Several good historians have reviewed Marshall work, and there is no way he could have interviewed the survey participants he claimed. Whether others since then have bought into his misconclusions does not alter that he fabricated his research.
VFW
"There is no incontrovertible evidence that Marshall ever asked any infantrymen whether they had fired their weapons at the enemy in any interview conducted with any rifle company. That covers those who fought in Europe, and the very small number of prompt after-action interviews we know that he did conduct in the Pacific. None of which necessarily demonstrate his alleged discovery of the ratio of fire.

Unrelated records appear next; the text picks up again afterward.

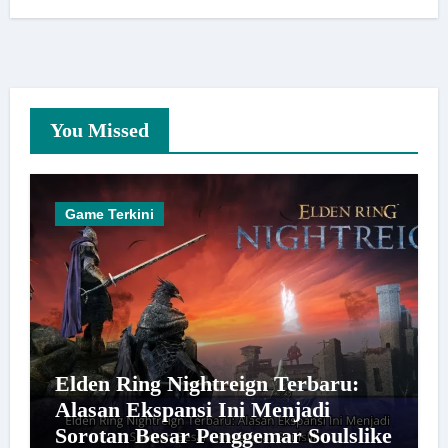
You Missed
Game Terkini
Elden Ring Nightreign Terbaru:
Alasan Ekspansi Ini Menjadi
Sorotan Besar Penggemar Soulslike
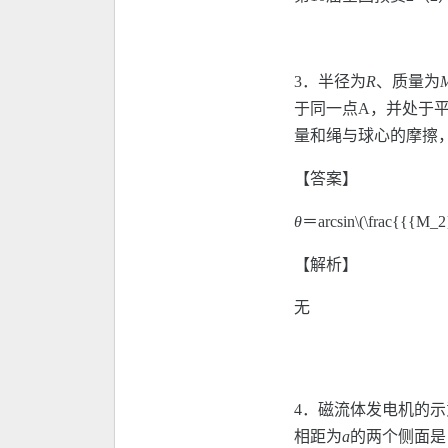
3．
半径为
R
、质量为
于同一点A，并处于
量和绳与球心的摩擦
【答案】
θ
＝arcsin\(\frac{{{M_
【解析】
无
4．磁流体发电机的
相距为
a
的两个侧面是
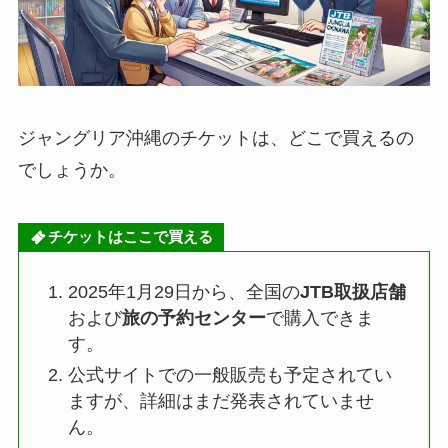
ジャングリア沖縄のチケットは、どこで買えるの
でしょうか。
チケットはここで買える
2025年1月29日から、全国の
JTB取扱店舗
および
旅の予約センター
で購入できま
す。
公式サイトでの一般販売も予定されてい
ますが、詳細はまだ発表されていませ
ん。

This means there is no hard evidence for Marshall’s ratio of fire. Marshall seems to have invented his systematic debriefings of those 400-600 rifle companies...Research revealed that on Makin Island in the Pacific,
Marshall’s after-action interviews showed that green troops did not fail to fire, they fired too much...
the news that Marshall had invented his statistics has not stopped historians and journalists from quoting him, and them. Since 1989, however, some military historians noted that Marshall’s ratio of fire is at best doubtful. They include Michael D. Doubler, John C. McManus, Russell W. Glenn and James B. McPherson (writing on the American Civil War)."

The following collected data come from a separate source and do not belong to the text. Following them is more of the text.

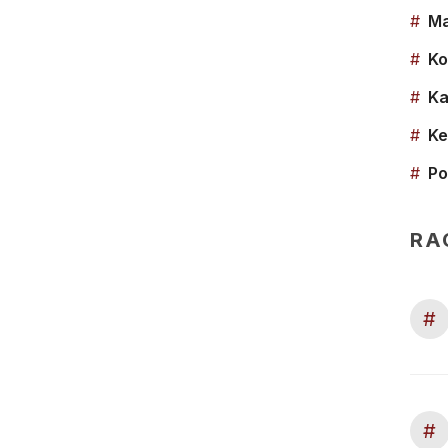
#
Ma
#
Ko
#
Ka
#
Ke
#
Po
RA
#
#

That Marshall's research was a complete fabrication (and in fact impossible with his time constraints) was also expressed to me by Hubert van Tuyll, history chair at ASU and author of
Castles, Battles, and Bombs, Feeding the Bear, American's Strategic Future, and
The Netherlands and World War I.
The point is, that American training focusing on high volumes of fire was based on a flawed assumption based on concocted research and errant social theory.